Glaring disparities became evident in the education and health sectors. When because of the lockdown, schools closed down and education shifted to online classes, the class and urban-rural differences stood out and got intensified.
“Children from the middle class whose parents can afford smartphones and laptops for themselves and even for their children could continue online learning. But, we are yet to comprehend the psychological impact such long-term isolation might have had on children,” said Fernandes.
Rural and other poor children could not even afford the electronic support system. Inequality in learning before the pandemic because of social inequality-based access to schools and learning intensified because of lack of electronic support. Many children seem to have forgotten even what they had learned before COVID-19.
Incidents of child labour and child marriage increased so did domestic violence. The burden of increased domestic work fell directly on women, compounded for many urban middle-class women doing office work from home.
COVID-19 has shown the need for new policies and initiatives to deal with these issues. The government under the influence of the dominant forces of the private sector will not change the policies by itself. It has contributed to compounding the workers’ vulnerability in India through suspension of labour laws and the governments of several States extended the hours of work for factory workers.
They increased the threshold numbers for applying the Factories Act and the Contract Labour (Regulation and Abolition) Act. A few States went further and took steps to exempt certain factories from the application of labour laws altogether.
Civil society groups have to experiment with new approaches to development, particularly regarding access to basic services.
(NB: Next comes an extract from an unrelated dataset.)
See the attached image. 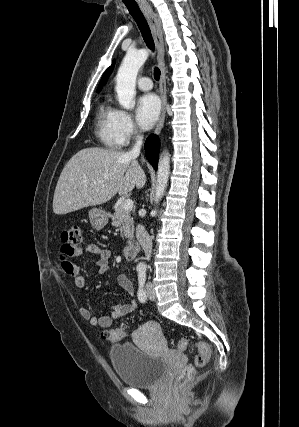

They need to join hands to change policies favoring the marginalized classes, explained Fernandes.
The workshop aims to focus on these and other discussions around inequalities, COVID, its ramifications, and strategies to address the disparities of access that have been made evident in the face of the pandemic and the way forward, with a particular focus on gender, migration, regional specificities and infrastructural availability, he added.